# [DATA RECORDS]
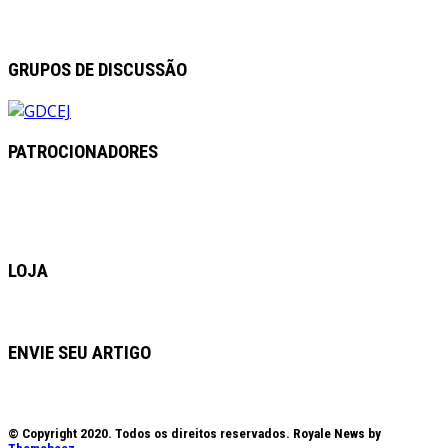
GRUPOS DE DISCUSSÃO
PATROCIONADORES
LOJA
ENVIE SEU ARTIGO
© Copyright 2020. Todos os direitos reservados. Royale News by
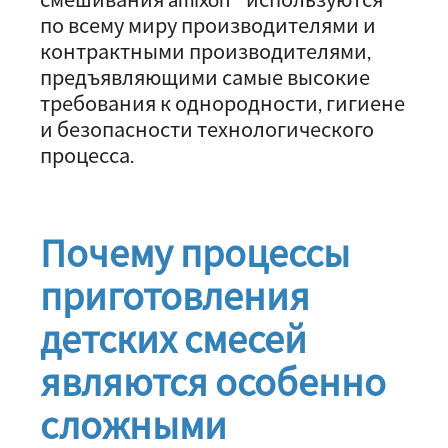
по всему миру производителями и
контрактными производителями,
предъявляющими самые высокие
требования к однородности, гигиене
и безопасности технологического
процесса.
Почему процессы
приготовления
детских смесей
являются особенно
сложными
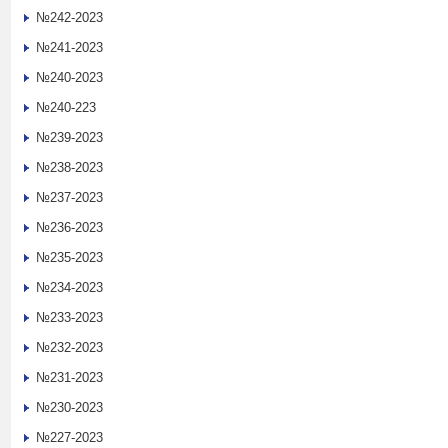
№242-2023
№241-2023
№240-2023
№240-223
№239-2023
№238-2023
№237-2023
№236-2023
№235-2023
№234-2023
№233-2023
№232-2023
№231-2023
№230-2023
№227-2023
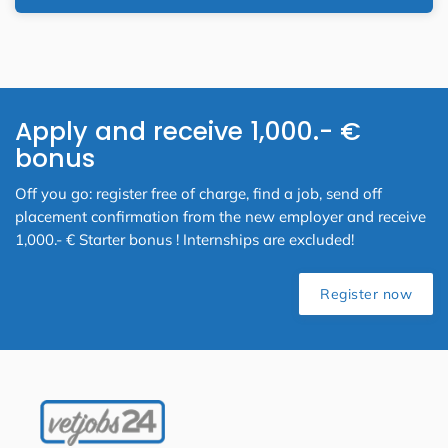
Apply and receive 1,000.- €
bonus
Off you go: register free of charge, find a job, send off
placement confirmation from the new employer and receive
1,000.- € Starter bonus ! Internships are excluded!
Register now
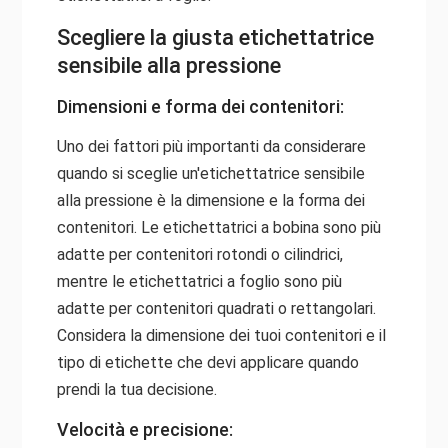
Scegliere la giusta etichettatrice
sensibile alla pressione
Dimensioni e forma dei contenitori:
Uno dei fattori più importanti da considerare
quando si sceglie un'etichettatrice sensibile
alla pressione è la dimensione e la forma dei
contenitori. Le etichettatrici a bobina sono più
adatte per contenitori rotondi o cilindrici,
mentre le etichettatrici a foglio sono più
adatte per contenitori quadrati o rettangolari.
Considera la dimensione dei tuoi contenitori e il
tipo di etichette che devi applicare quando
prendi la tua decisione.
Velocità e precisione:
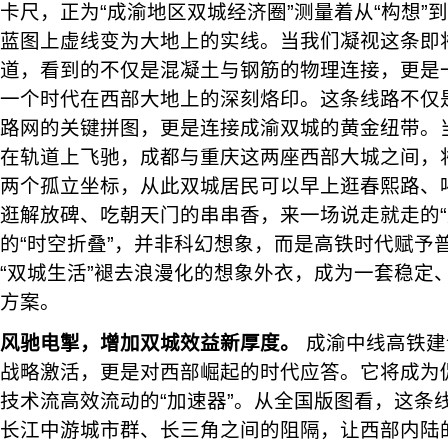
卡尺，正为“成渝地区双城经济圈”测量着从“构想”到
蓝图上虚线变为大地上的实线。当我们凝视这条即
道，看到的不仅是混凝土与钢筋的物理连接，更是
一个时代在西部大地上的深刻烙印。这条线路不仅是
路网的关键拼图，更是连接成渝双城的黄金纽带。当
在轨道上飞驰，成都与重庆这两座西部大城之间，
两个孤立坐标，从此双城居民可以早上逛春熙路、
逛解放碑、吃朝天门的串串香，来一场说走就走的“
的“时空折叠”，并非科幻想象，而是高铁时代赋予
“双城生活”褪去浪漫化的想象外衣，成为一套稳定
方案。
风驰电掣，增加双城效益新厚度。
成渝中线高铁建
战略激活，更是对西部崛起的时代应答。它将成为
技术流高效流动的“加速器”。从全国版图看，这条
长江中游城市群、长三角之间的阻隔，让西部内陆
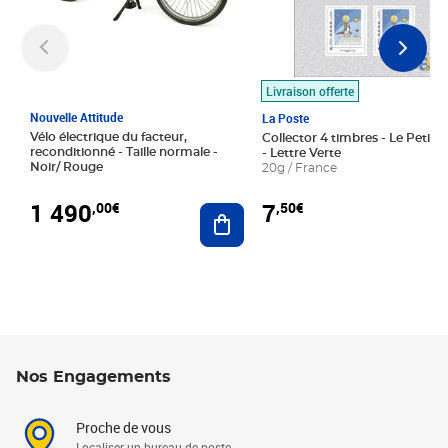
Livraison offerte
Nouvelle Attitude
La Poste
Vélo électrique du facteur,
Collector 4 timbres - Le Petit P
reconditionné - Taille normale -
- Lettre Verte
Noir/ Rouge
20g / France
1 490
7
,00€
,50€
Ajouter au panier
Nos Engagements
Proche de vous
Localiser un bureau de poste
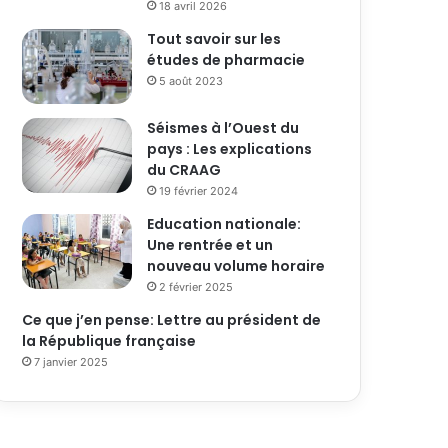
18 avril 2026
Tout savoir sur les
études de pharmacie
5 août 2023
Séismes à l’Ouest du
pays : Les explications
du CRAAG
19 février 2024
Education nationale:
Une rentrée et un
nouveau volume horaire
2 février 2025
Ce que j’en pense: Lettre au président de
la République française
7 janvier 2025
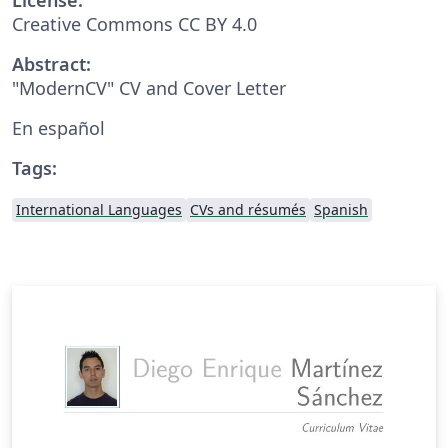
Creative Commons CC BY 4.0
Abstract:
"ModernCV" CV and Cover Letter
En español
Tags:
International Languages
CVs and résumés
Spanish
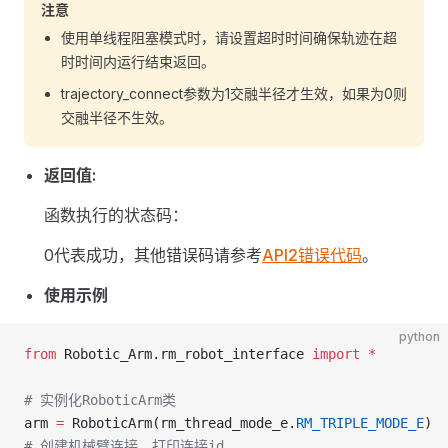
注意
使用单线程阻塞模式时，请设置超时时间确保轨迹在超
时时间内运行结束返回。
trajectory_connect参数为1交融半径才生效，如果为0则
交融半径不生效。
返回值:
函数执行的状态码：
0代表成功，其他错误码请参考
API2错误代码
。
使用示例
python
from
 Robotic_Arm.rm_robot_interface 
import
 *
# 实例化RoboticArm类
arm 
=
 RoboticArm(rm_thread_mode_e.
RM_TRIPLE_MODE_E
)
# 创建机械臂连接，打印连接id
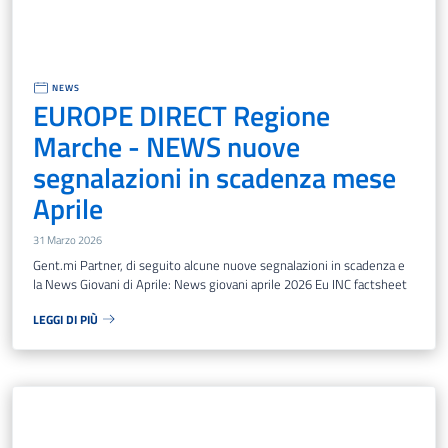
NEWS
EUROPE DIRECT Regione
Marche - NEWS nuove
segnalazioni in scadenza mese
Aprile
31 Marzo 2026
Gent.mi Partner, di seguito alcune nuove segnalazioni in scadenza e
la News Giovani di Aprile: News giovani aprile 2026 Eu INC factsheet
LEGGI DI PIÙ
--
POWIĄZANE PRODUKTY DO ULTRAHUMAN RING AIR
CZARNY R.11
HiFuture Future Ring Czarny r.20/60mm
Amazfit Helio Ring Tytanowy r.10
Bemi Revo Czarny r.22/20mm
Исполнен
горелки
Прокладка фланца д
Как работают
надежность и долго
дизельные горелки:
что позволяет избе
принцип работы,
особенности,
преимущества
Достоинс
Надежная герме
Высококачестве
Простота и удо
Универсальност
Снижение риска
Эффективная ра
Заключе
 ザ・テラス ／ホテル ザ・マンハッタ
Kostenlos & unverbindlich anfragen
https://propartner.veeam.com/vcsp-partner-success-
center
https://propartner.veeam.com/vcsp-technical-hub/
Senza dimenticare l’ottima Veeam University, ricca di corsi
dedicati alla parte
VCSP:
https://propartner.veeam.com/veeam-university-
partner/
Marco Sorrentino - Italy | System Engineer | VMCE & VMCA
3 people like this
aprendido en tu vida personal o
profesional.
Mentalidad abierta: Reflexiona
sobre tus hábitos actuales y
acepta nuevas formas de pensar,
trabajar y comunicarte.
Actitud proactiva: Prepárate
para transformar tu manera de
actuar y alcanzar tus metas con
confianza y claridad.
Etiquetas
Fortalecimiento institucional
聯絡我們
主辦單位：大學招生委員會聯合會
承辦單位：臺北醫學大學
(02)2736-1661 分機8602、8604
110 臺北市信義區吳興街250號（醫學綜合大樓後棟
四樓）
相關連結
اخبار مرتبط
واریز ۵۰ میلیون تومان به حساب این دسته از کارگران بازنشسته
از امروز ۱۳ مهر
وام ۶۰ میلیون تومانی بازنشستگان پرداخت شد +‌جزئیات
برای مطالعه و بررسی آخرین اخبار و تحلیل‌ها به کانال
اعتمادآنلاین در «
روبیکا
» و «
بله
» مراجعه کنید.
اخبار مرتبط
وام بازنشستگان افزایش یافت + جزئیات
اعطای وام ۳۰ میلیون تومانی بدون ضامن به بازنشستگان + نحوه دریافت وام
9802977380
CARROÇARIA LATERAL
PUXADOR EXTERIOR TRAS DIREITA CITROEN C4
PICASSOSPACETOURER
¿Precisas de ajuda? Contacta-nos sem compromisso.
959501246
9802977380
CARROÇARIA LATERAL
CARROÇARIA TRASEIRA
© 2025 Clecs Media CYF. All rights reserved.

# [TASK ITEM]
From the entries above, select each line containing the string "alla".

# [OUTPUT OF THE TASK]
sensibile alla pressione
alla pressione è la dimensione e la forma dei
dedicati alla parte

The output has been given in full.